Lo storytelling è molto intrigante, un episodio tira l’altro e gli autori hanno fatto un ottimo lavoro in questo senso. La serie ha una struttura che ti invoglia ad andare avanti e finire. Si tratta di una vera serie da binge-watcher, come Stranger Things e The OA. Sembra un lunghissimo film.

Un altro punto a favore della serie è che il dolore di Hannah non è da subito percettibile. Non è un qualcosa che a prima vista diresti che esiste. Si tratta di un dolore profondo, scavato un po’ alla volta, fino a diventare troppo grande e probabilmente non colmabile (secondo la protagonista).

Sì, perché questa è anche una serie sui punti di vista. Sulle proprie versioni. Ognuno pensa di essere nel giusto, ognuno pensa di affrontare un dolore. Tutti pensano di avere una giustificazione.

Quando ho iniziato la serie, quindi durante  la visione dei primi episodi, mi sono detto: questa Hannah Baker è una mitomane. Perché sta facendo questo? Perché sta sottoponendo anche Clay a tutto questo? Perché?

Andando avanti con la visione mi sono accorto di quanto mi sbagliassi. C’è da dire, che i primi capitoli della serie sono sì forti, ma mai pesanti, oscuri e strazianti come quelli finali. Se nei primi vediamo tutto ciò che si affronta regolarmente al liceo: la perdita di un’amicizia, un ragazzo che fa lo stupido, voci non vere, insulti nei bagni (ci siamo passati tutti, probabilmente. Tutti abbiamo subito una tra queste cose), più avanti ci troviamo di fronte a temi molto più duri e oscuri.

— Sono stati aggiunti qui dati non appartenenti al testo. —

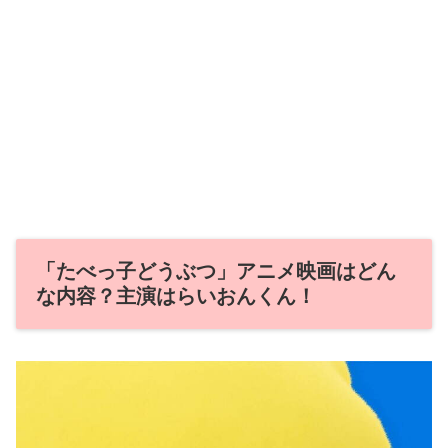
「たべっ子どうぶつ」アニメ映画はどん
な内容？主演はらいおんくん！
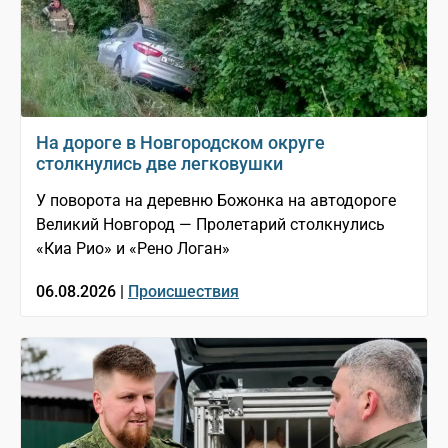
На дороге в Новгородском округе
столкнулись две легковушки
У поворота на деревню Божонка на автодороге
Великий Новгород — Пролетарий столкнулись
«Киа Рио» и «Рено Логан»
06.08.2026 |
Происшествия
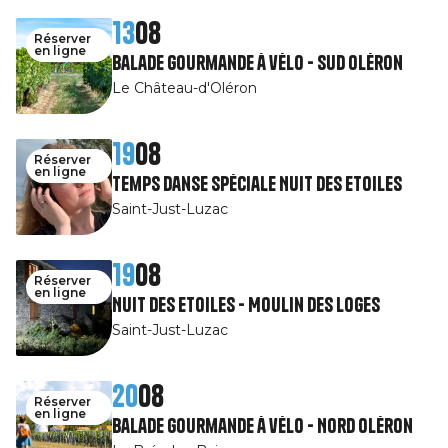
13
08
Réserver
en ligne
Balade gourmande à vélo - Sud Oléron
Le Château-d'Oléron
19
08
Réserver
en ligne
Temps Danse spéciale Nuit des Etoiles
Saint-Just-Luzac
19
08
Réserver
en ligne
Nuit des Etoiles - Moulin des Loges
Saint-Just-Luzac
20
08
Réserver
en ligne
Balade gourmande à vélo - Nord Oléron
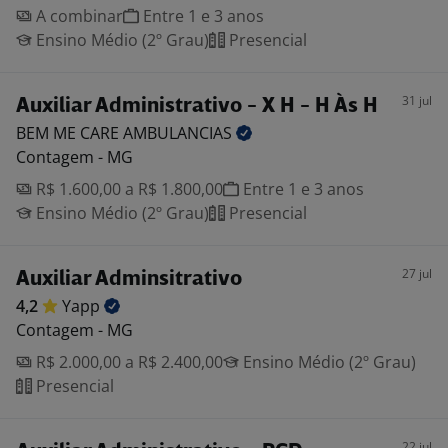
A combinar
Entre 1 e 3 anos
Ensino Médio (2º Grau)
Presencial
31 jul
Auxiliar Administrativo - X H - H Às H
BEM ME CARE
AMBULANCIAS
Contagem - MG
R$ 1.600,00 a R$ 1.800,00
Entre 1 e 3 anos
Ensino Médio (2º Grau)
Presencial
27 jul
Auxiliar Adminsitrativo
4,2
Yapp
Contagem - MG
R$ 2.000,00 a R$ 2.400,00
Ensino Médio (2º Grau)
Presencial
22 jul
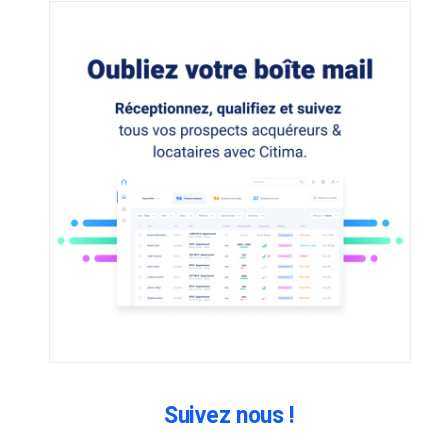
Suivez nous !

Più vai avanti con gli episodi, più la visione diventa difficile. Non per le scene crude, ormai in televisione vediamo davvero di tutto, ma a livello emotivo. E una serie che sa scombussolarti sul piano emotivo, ha una storytelling vincente. E un cast vincente. Una regia vincente. Degli autori vincenti.

SPOILER ALERT

Per farvi un esempio: sapete quanto negli ultimi episodi ci siano scene visivamente difficili da sopportare. E lo sono, sono terribili da vedere, ho avuto difficoltà. Ma la scena che mi ha sconvolto di più, mi ha messo inquietudine, tristezza e profondo disagio è quella di Hannah dal consulente scolastico. L’uomo ha sentito ma non ha ascoltato. Ed è stato straziante dover vedere una ragazza che da dentro grida aiuto, avere una risposta del tipo: “vai avanti, non puoi fare niente se non vuoi parlare.”

Non avere una scelta. Non avere una via d’uscita. In quel momento ho percepito il profondo dolore di Hannah e l’impossibilità di risolverlo.

Questa è una serie reale, che non vi racconta una favola, è una serie anche spesso cattiva nel suo essere realistica e che non vuole scusarsi di ciò che mostra, perché ci fa vedere un qualcosa di assolutamente attuale e sempre problematico.

Se qualcuno avesse ascoltato Hannah, forse lei sarebbe ancora viva.

Una serie cruda, pesante, crudele, reale e vi dirò, forse necessaria.

Tredici ci vuole sicuramente impartire una lezione ma senza essere moralista, ci vuole dire di prestare attenzione  ma non lo fa con ovvietà. Ti racconta una storia per farti capire. Ti dà le ragioni, le motivazioni, non ti dice: “sii buono con gli altri, ascolta,” ti fa vedere perché è importante ascoltare.